Rose Green - May 21, 2008

Being Transported to a Second Work Camp

I'm fine. Uh, tell me about how you got to the second camp.


The second labor camp.

The second labor camp, we didn't work there really--just a little. There wasn't any work any more. They didn't, they didn't--the trains couldn't go by. There was--everything was bombed already. They were sitting there not doing anything. So we went and we do--did a little work by hand, but it wasn't so hard anymore but I don't think I put up.

And they took you by train?

By train, yeah. They took us--just a few of us. Actually they, they took us there--we were--all of us were pregnant--they--the second camp. And they took us because they--we thought--somebody told us--I don't know if it was true or not--that uh, that they wanted to take us somewhere where they are going to uh, kill us.

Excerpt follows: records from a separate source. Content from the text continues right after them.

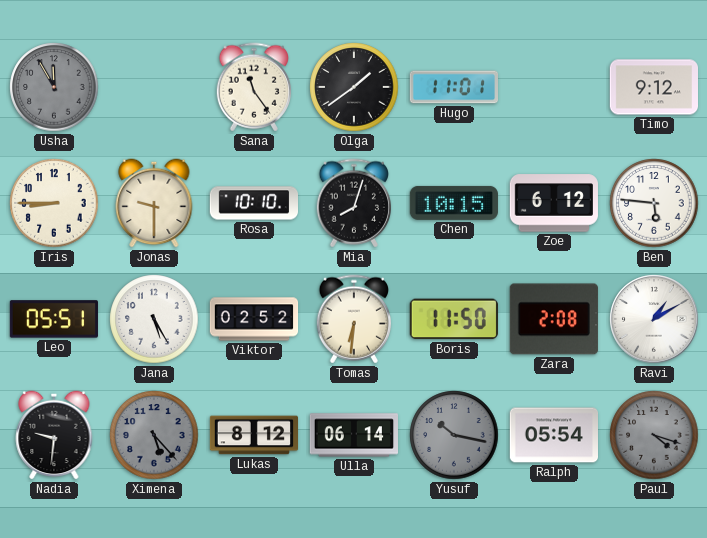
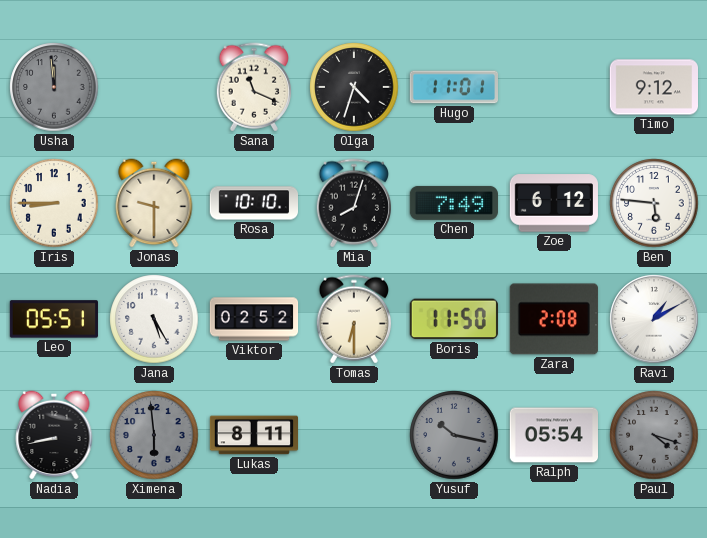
Usha: 11:55 -> 11:59
Sana: 11:24 -> 11:19
Olga: 1:39 -> 4:33
Chen: 10:15 -> 7:49
Tomas: 6:31 -> 6:30
Nadia: 9:31 -> 8:43
Ximena: 5:23 -> 5:59
Lukas: 8:12 -> 8:11
Ulla: 06:14 -> none
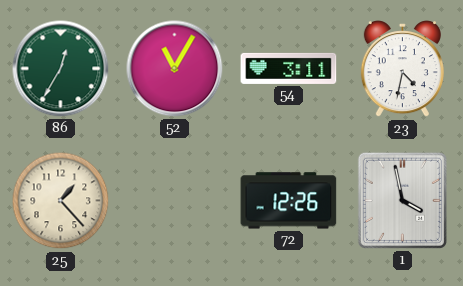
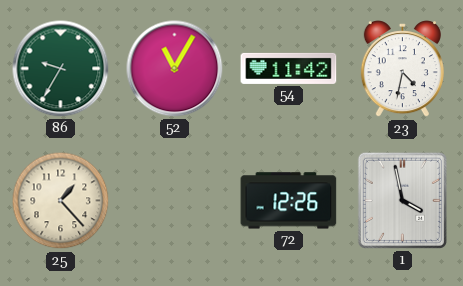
86: 12:35 -> 9:35
54: 3:11 -> 11:42
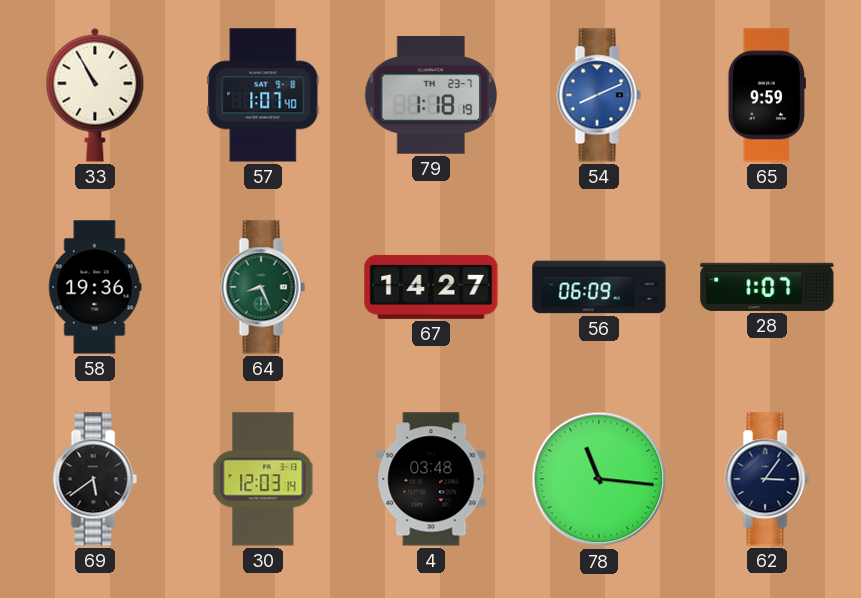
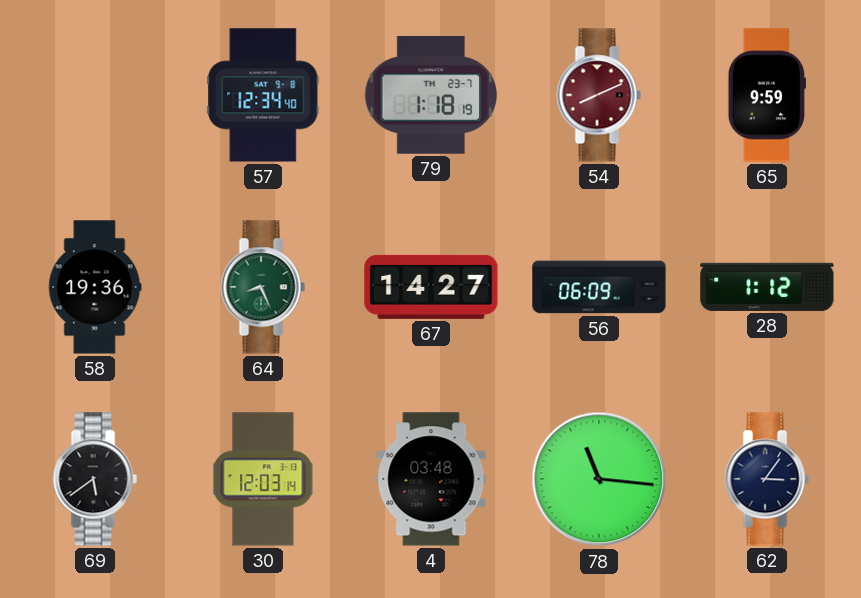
33: 10:55 -> none
57: 1:07 -> 12:34
54 dial: blue -> burgundy
28: 1:07 -> 1:12
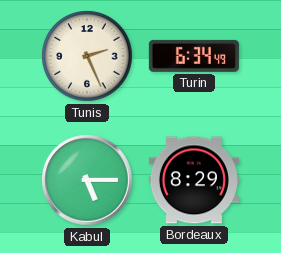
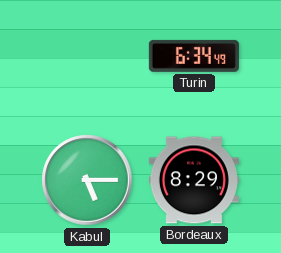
Tunis: 2:26 -> none
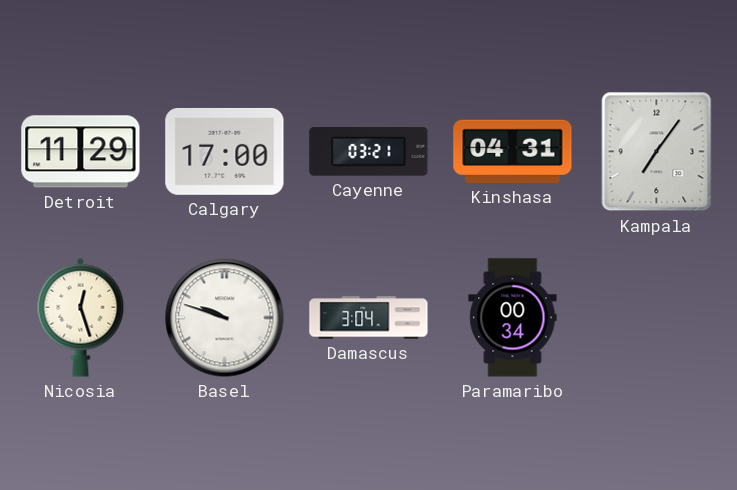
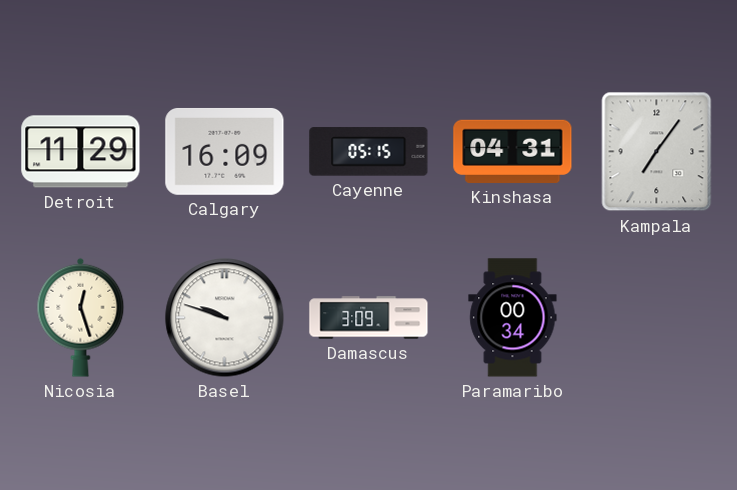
Calgary: 17:00 -> 16:09
Cayenne: 03:21 -> 05:15
Damascus: 3:04 -> 3:09
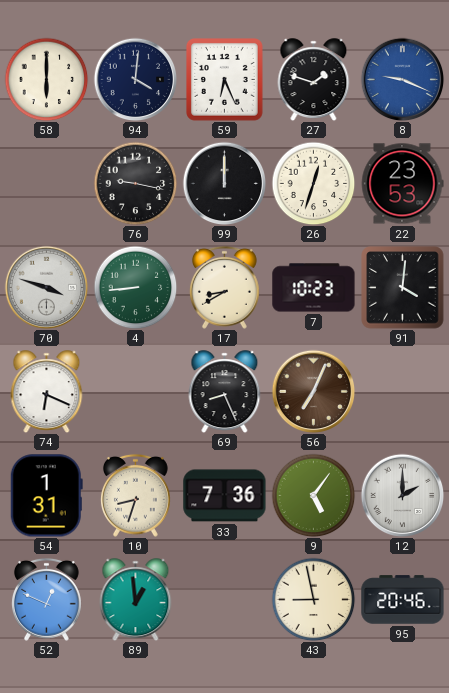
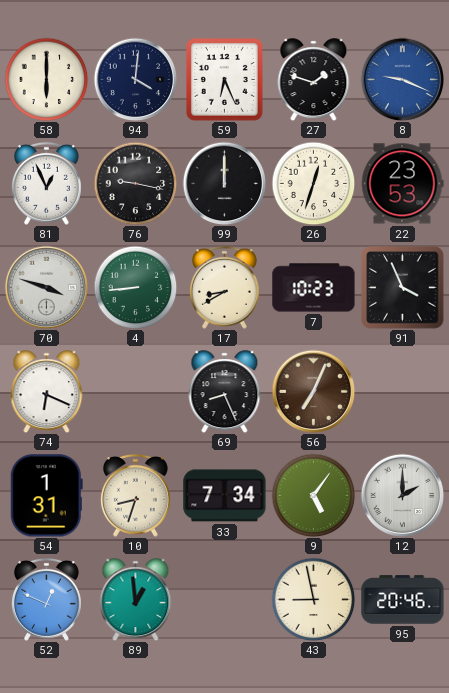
81: none -> 12:56
91: 4:01 -> 3:56
33: 7:36 -> 7:34
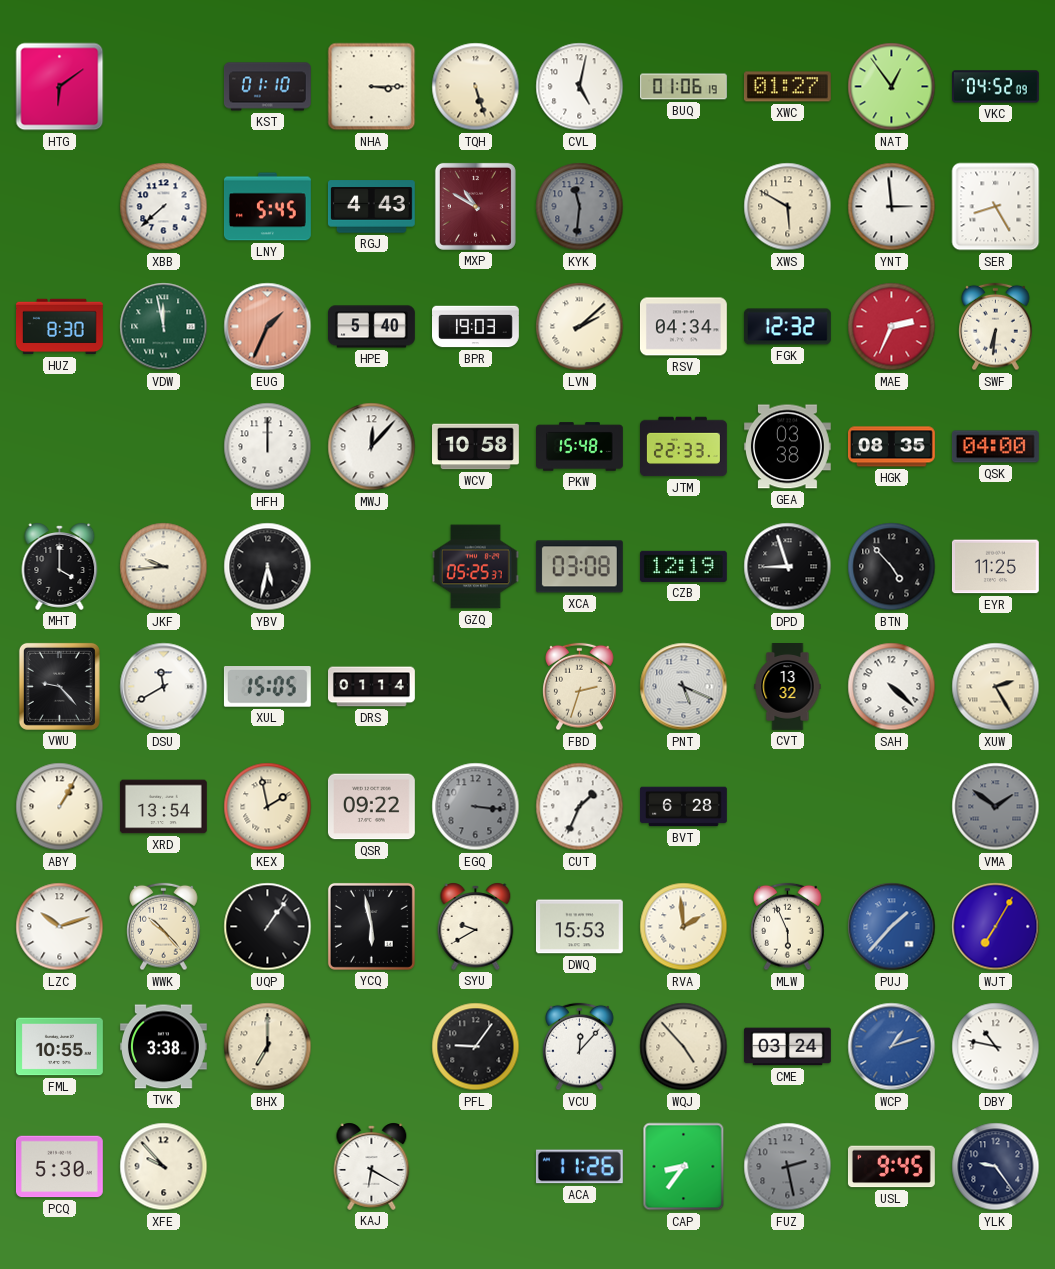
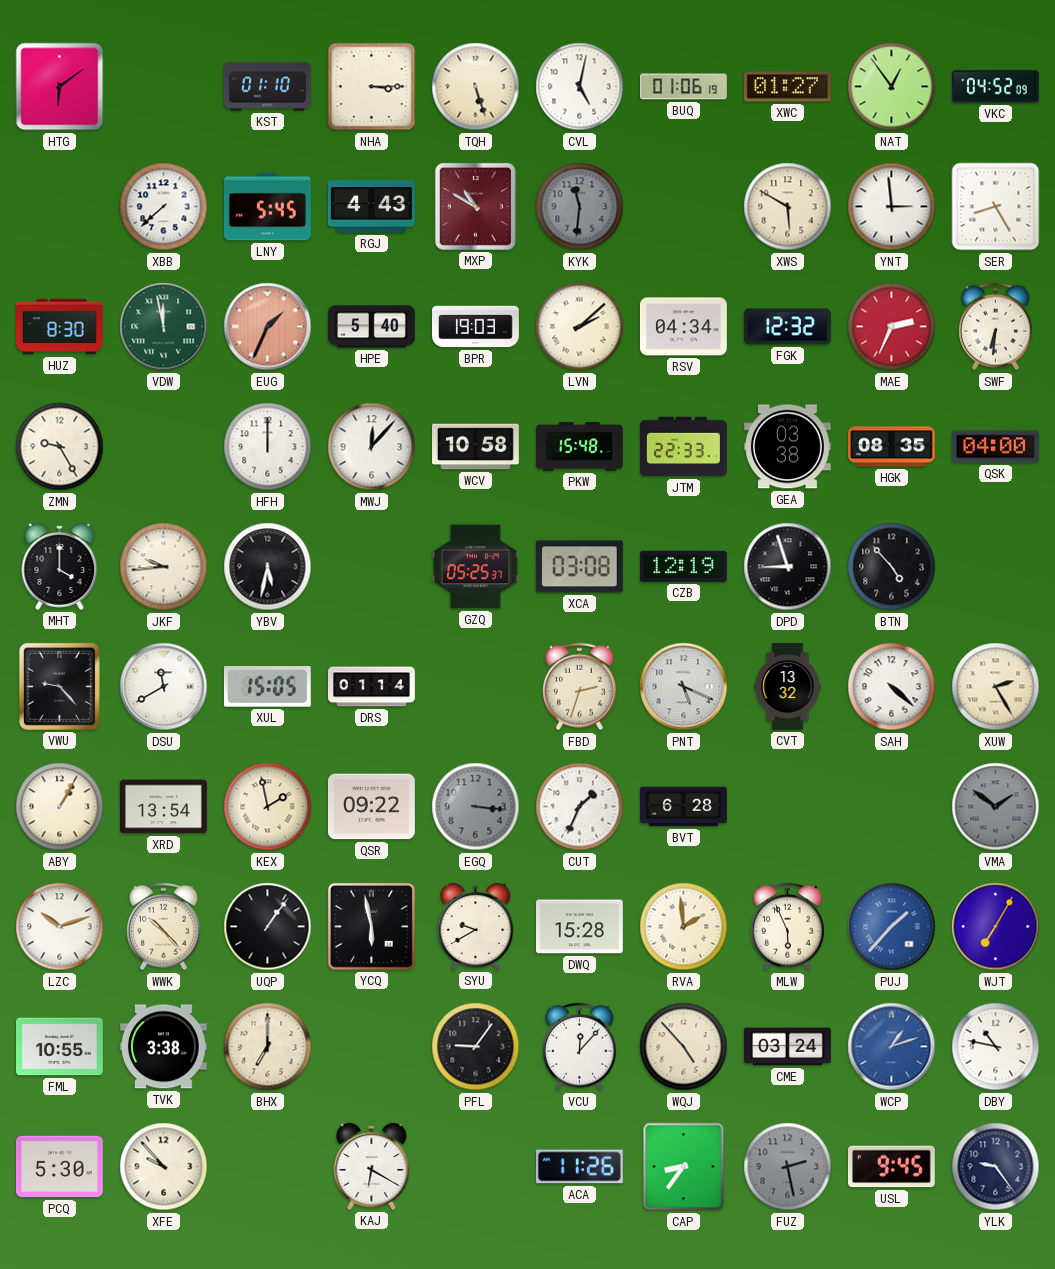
ZMN: none -> 9:25
EYR: 11:25 -> none
DWQ: 15:53 -> 15:28
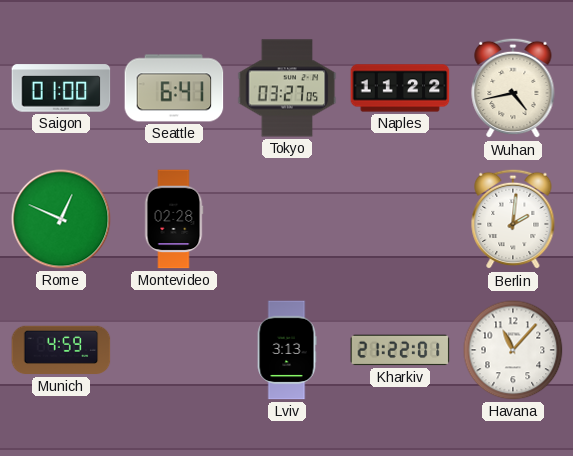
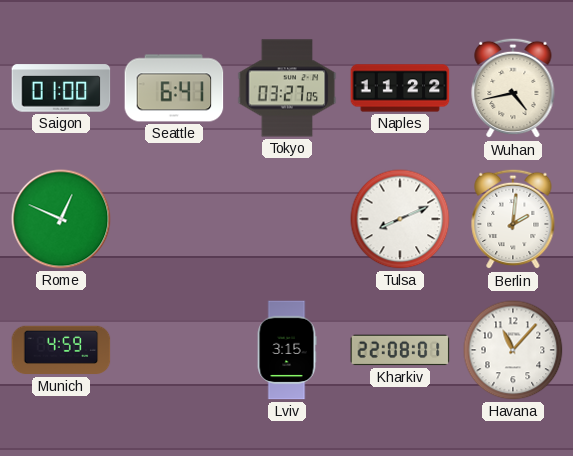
Montevideo: 02:28 -> none
Tulsa: none -> 8:11
Lviv: 3:13 -> 3:15
Kharkiv: 21:22 -> 22:08
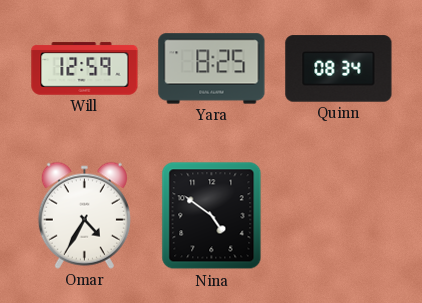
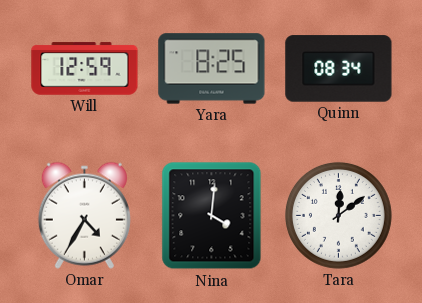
Nina: 4:51 -> 4:01
Tara: none -> 12:09
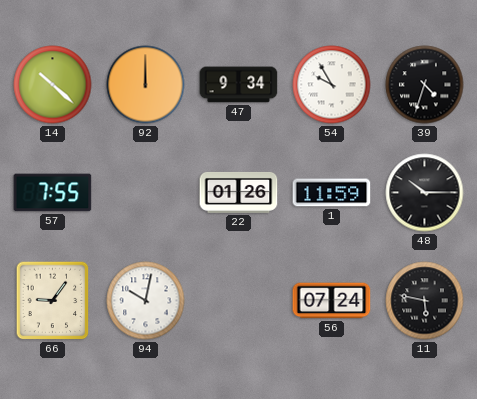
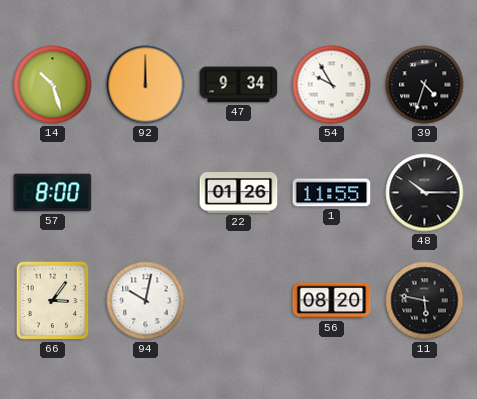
14: 10:22 -> 10:27
57: 7:55 -> 8:00
1: 11:59 -> 11:55
66: 9:06 -> 3:06
56: 07:24 -> 08:20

I don't know. I--that's what I heard. I'm not sure that that was a--just a pregnant ones. We just were pregnant. There was a doctor with us and two ??? and uh, somebody else. About four people were, were going with us.

And how many pregnant women were, were there?

About six of us or seven. Seven, six, seven. I don't even remember already.

That's amazing.

And we got there and the atmosphere was much better there. We still didn't have enough to eat, but, but the rooms were better. The hygiene was a little bit better. We could wash, you know. There was wash rooms there, you know, with, with, with cold water. I got in that cold water in early spring and I washed myself there everyday. Once, I remember one of the girls went to say--report me to the, to the girl who was the, the head of the place, I'm going to catch a cold because I go in that cold water and wash myself all the time. They couldn't let you ???. They didn't mind, they didn't mind. I didn't care. I got a little towel--a little bottle, a little towel like that when I got there. That was a big thing.

And they fed you better there?

Not--you know what, they didn't have much food either. They didn't have--they had--the Germans in themselves didn't have very much food either. But it was somewhat better. We got a little cheese once in awhile; we got a little sausage once in awhile, a little piece, you know, but it wasn't uh, as bad as in Auschwitz or in the other place and uh, so. But they were--they would talk to us--they were talking to us, you know, they uh, they treated us a little bit more with uh, with uh, humanity there than the other ones.